①私たちの生活は途上国の犠牲の上に成り立っている?

現在先進国に住む私たちは、対価さえ払えば欲しい物は何でも手に入れられる、大量生産・大量消費を前提とした資本主義の世界で生活していますが、これが途上国の犠牲の上に成り立っていることを、普段意識できているでしょうか?著者は、次のように述べています。

中核部での廉価で、便利な生活の背後には、周辺部からの労働力の搾取だけでなく、資源の収奪とそれに伴う環境負荷の押しつけが欠かせないのである。

このような、途上国からの資源やエネルギーの収奪に基づいた先進国のライフスタイルを「帝国的生活様式」といいます。

例えば、作物の生産について考えてみます。途上国では自国の経済成長のために、自分たちが食べる分の作物よりも、先進国で「売れる」輸出用の高品質な作物を優先して栽培します。

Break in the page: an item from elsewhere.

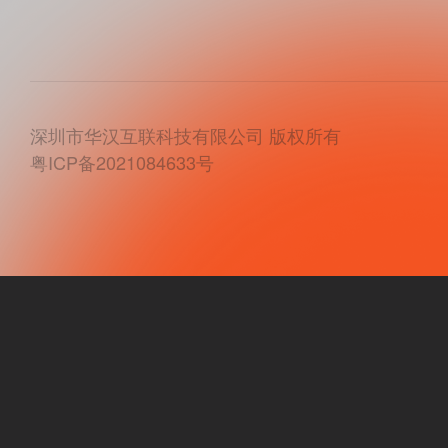
深圳市华汉互联科技有限公司 版权所有
粤ICP备2021084633号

その際、高価な農薬も自分で買わなければなりませんし、自分たちの食べる分の作物はほとんど作れません。
また、労働者は過酷な労働を強制され、先進国が求めるスピードで栽培するために、土地を休ませることなく、土地の栄養分を搾り尽くすような生産が行われます。こういった状況が、近年、様々な現象や、事件や事故となって表出してきているのです。

こうした先進国による負荷の押し付けを「外部化」といい、資本主義は見たくない不都合な現実を、あえて周辺部に押しやって見ないようにしてしまうのです。

いかがでしょうか?私も読んでいて、心にグサグサ突き刺さるものがありました。

②地球全体をみんなで管理する

 それでは、不公平な外部化社会を是正し、みんなが平等に資源を使い合う、環境にやさしい社会を作るにはどうしたら良いのでしょうか?

そこで登場するのが、「脱成長コミュニズム」です。「脱成長コミュニズム」とは、簡単に言うと、経済成長を目指さず、生活に必要なもの、引いては地球全体をみんなで管理する社会です。

共同体で管理する対象を「コモンズ」といいます。水や土地、さらには設備などの生産手段さえも一部の資本家が独占するのではなく、労働者の手で共同管理しようというものです。

例えば、土地について考えてみましょう。
今、都内でそれなりの家を借りようとすると、数万〜数十万の家賃がかかります。これは、土地が一部の人によって独占され、「希少性」が生み出されることによって、その「希少性」に価格がついているためです。
そこで、土地を一部の人間の独占から解放し、共同管理することにします。
すると、「希少性」がなくなり価値が下がるため、みんなが平等に低価格で家を借りれるようになります。
また、これによって労働者は、高い家賃のために働く必要がなくなるため、労働時間も減り、余暇を楽しめるようになります。
さらに、共同管理によって、一部の人間が過度に収奪を行うことを監視することになるため、平等性を担保できるとともに環境破壊も防げるようなるのです。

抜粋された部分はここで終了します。